Task instructions → Pick every line out of the entries below that has the string "VegasGlass", and copy it.

** Opening Data to process block **

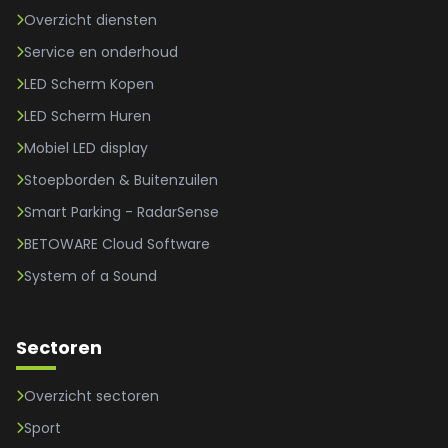
Overzicht diensten
Service en onderhoud
LED Scherm Kopen
LED Scherm Huren
Mobiel LED display
Stoepborden & Buitenzuilen
Smart Parking - RadarSense
BETOWARE Cloud Software
System of a Sound
Sectoren
Overzicht sectoren
Sport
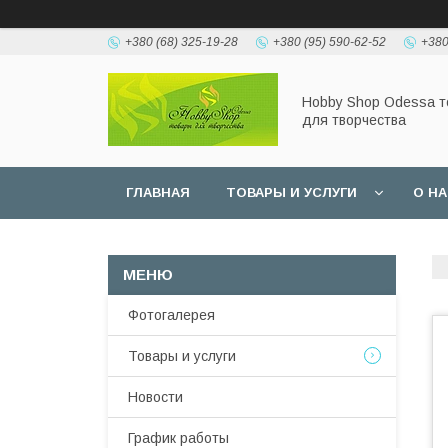
+380 (68) 325-19-28
+380 (95) 590-62-52
+380
Hobbу Shop Odessa 
для творчества
ГЛАВНАЯ
ТОВАРЫ И УСЛУГИ
О Н
Фотогалерея
Товары и услуги
Новости
График работы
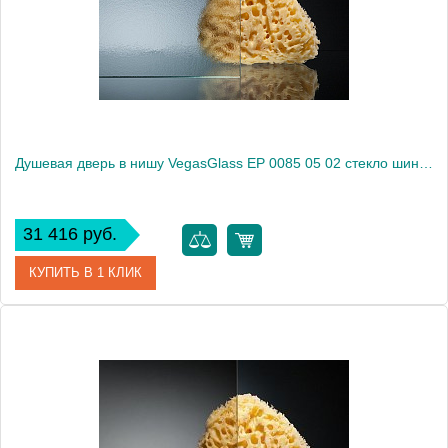
Высота, см
189.0000
Душевая дверь в нишу VegasGlass EP 0085 05 02 стекло шиншилла, 85
31 416 руб.
КУПИТЬ В 1 КЛИК
Артикул
EP 0085 05 02
Модель
EP 0085 05 02
Производитель
VegasGlass
Высота, см
189.0000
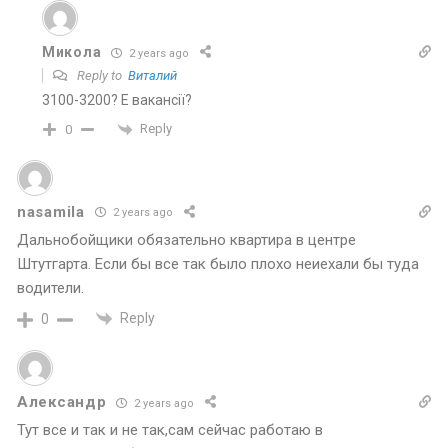
Микола
2 years ago
Reply to
Виталий
3100-3200? Е вакансії?
Reply
0
nasamila
2 years ago
Дальнобойщики обязательно квартира в центре
Штутгарта. Если бы все так было плохо неиехали бы туда
водители.
Reply
0
Александр
2 years ago
Тут все и так и не так,сам сейчас работаю в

** Closing Data to process block **

Completed exercise →
Душевая дверь в нишу VegasGlass EP 0085 05 02 стекло шиншилла, 85
VegasGlass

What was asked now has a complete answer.